AIM OF THE EXERCISE.
Set down all of the records below exactly, please, omitting the images.
* * * * * * *
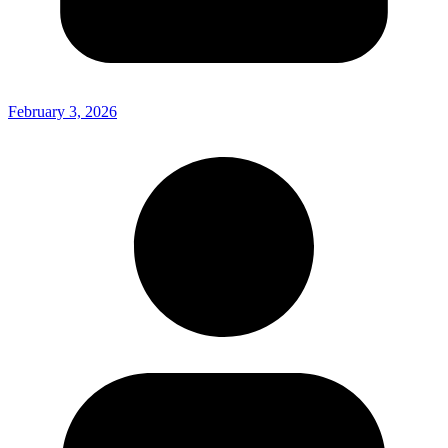
February 3, 2026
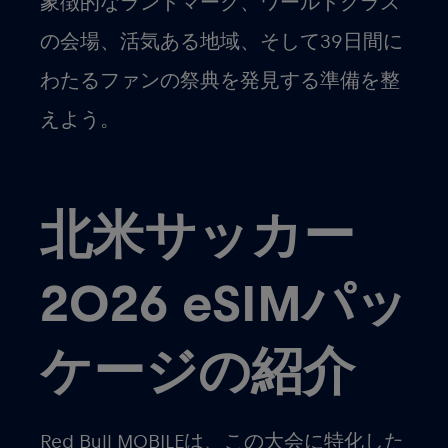
象徴的なランドマーク、ワールドクラス
の会場、活気ある地域、そして39日間に
わたるファンの祭典を発見する準備を整
えよう。
北米サッカー
2026 eSIMパッ
ケージの紹介
Red Bull MOBILEは、この大会に特化した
* * * * * * *
EXERCISE RESPONSE.
February 3, 2026
象徴的なランドマーク、ワールドクラス
の会場、活気ある地域、そして39日間に
わたるファンの祭典を発見する準備を整
えよう。
北米サッカー
2026 eSIMパッ
ケージの紹介
Red Bull MOBILEは、この大会に特化した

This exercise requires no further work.